En raison de la complexité du diagnostic par culture ou PCR, le diagnostic du chancre mou repose souvent sur l'examen clinique et la réponse au traitement antibiotique.
Traitement
Le chancre mou peut être traité efficacement avec des antibiotiques. Le traitement permet de guérir les ulcères et de réduire le risque de complications. Les antibiotiques recommandés incluent :
- Azithromycine (par voie orale en dose unique) : Efficace contre Haemophilus ducreyi et facile à administrer.
- Ceftriaxone (injection intramusculaire unique) : Un autre traitement de première ligne pour les cas de chancre mou.
- Érythromycine (par voie orale pendant 7 jours) : Alternative dans les cas où les autres antibiotiques ne sont pas disponibles ou contre-indiqués.
- Ciprofloxacine : Recommandée en dose unique ou en traitement court, mais contre-indiquée chez les femmes enceintes et les enfants.

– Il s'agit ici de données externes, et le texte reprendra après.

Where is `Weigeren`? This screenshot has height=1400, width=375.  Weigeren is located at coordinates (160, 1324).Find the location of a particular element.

Le suivi médical est important pour vérifier la guérison complète, car les ulcères peuvent mettre plusieurs semaines à cicatriser. En cas de traitement tardif, les cicatrices peuvent persister, et les ganglions inguinaux peuvent nécessiter un drainage chirurgical si des abcès se forment.
Complications
Le chancre mou peut entraîner plusieurs complications s'il n'est pas traité :
- Surinfection : Les ulcères ouverts peuvent être surinfectés par d'autres bactéries, entraînant des infections plus graves.

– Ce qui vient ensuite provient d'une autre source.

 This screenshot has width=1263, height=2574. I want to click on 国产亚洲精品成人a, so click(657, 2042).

- Formation de cicatrices : Les ulcères peuvent guérir en laissant des cicatrices visibles, en particulier après des infections prolongées.

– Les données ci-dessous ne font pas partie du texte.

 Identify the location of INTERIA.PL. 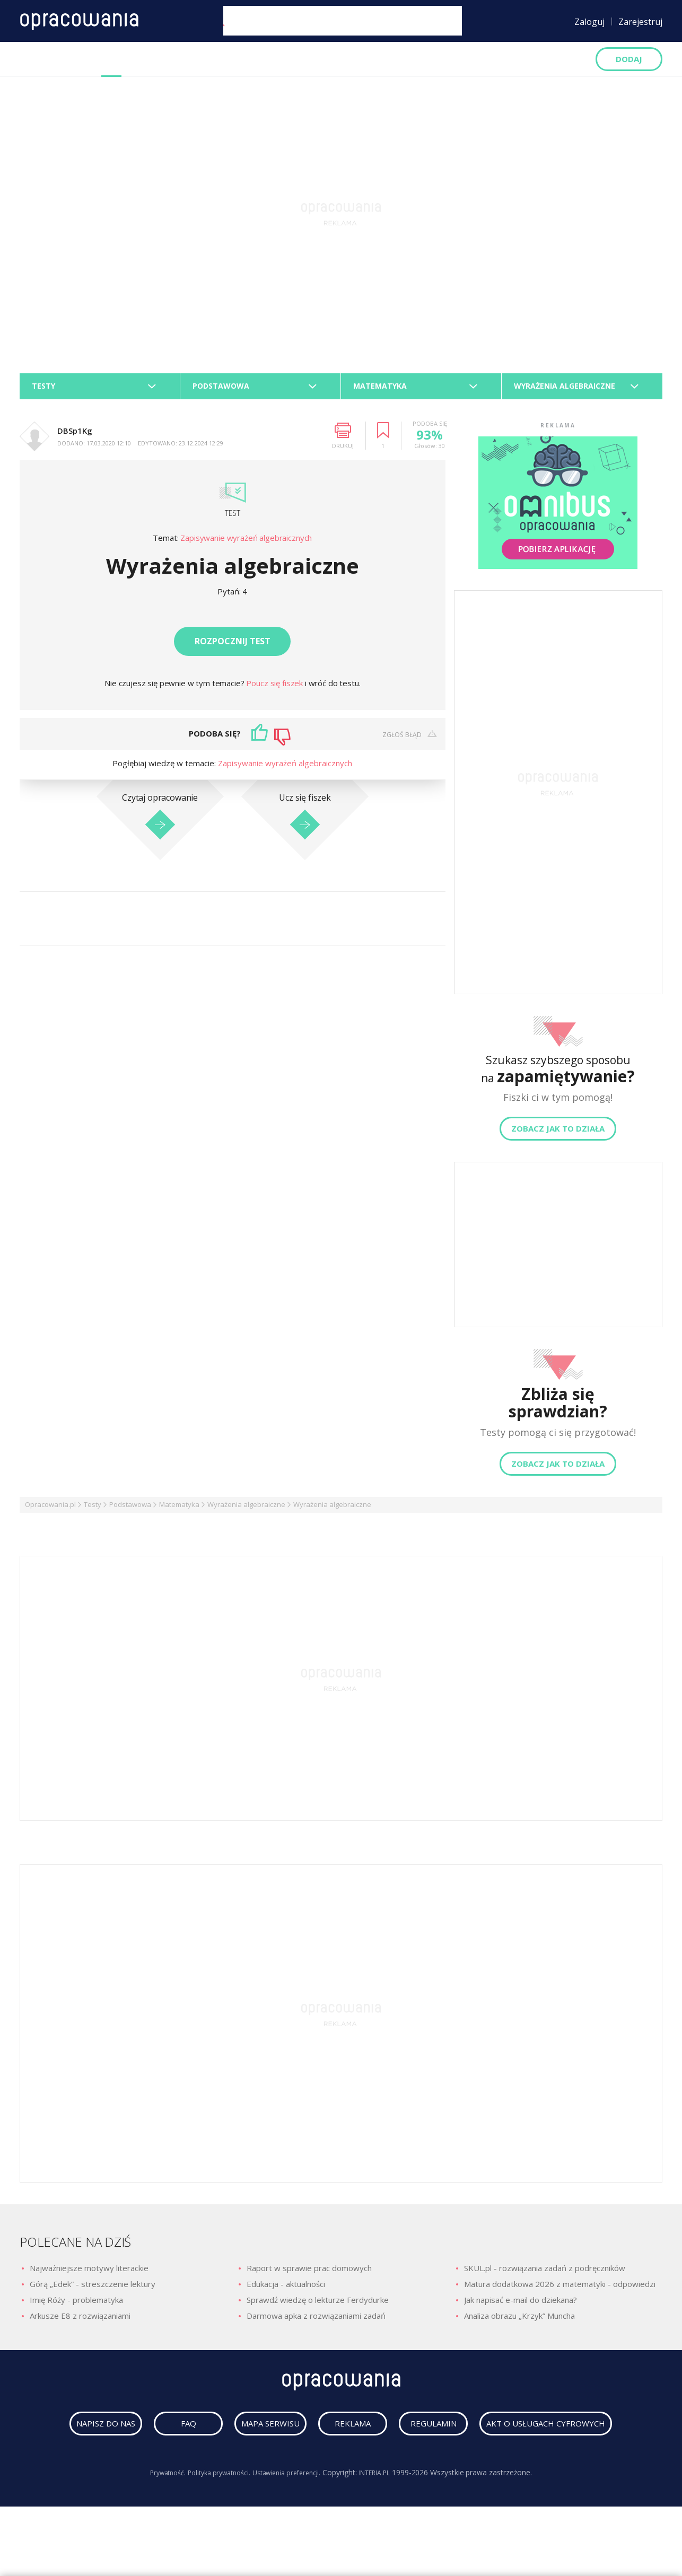
(385, 2521).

- Propagation du VIH : En raison de la rupture de la barrière cutanée, le chancre mou augmente le risque de transmission du VIH lors des rapports sexuels non protégés.
Prévention
La prévention du chancre mou repose sur les mêmes principes que pour les autres infections sexuellement transmissibles :
- Utilisation de préservatifs : L'utilisation de préservatifs pendant les rapports sexuels réduit considérablement le risque de contracter le chancre mou et d'autres IST.
- Éducation et sensibilisation : Les programmes d'éducation sur la santé sexuelle, en particulier dans les régions où le chancre mou est endémique, sont essentiels pour sensibiliser à l'importance de la prévention.
- Traitement des partenaires sexuels : Les partenaires sexuels des personnes infectées doivent être identifiés et traités pour prévenir la propagation de l'infection.
Conclusion
Le chancre mou est une infection sexuellement transmissible rare mais potentiellement grave, causée par Haemophilus ducreyi. Il se caractérise par des ulcères génitaux douloureux et un gonflement des ganglions lymphatiques inguinaux. Bien que le diagnostic repose sur l'examen clinique, le traitement antibiotique est généralement efficace pour guérir l'infection. La prévention passe par l'utilisation de préservatifs et la sensibilisation aux pratiques sexuelles à risque.
Références
- Centers for Disease Control and Prevention (CDC). "Chancroid - 2022 STD Treatment Guidelines." CDC, 2022. Disponible en ligne.
- World Health Organization. "Sexually Transmitted Infections (STIs)." WHO, 2023. Consulté en ligne.
- Lewis, D. A. "Chancroid: Clinical Manifestations, Diagnosis, and Management." Sexually Transmitted Infections, 2003; 79(1):68-71.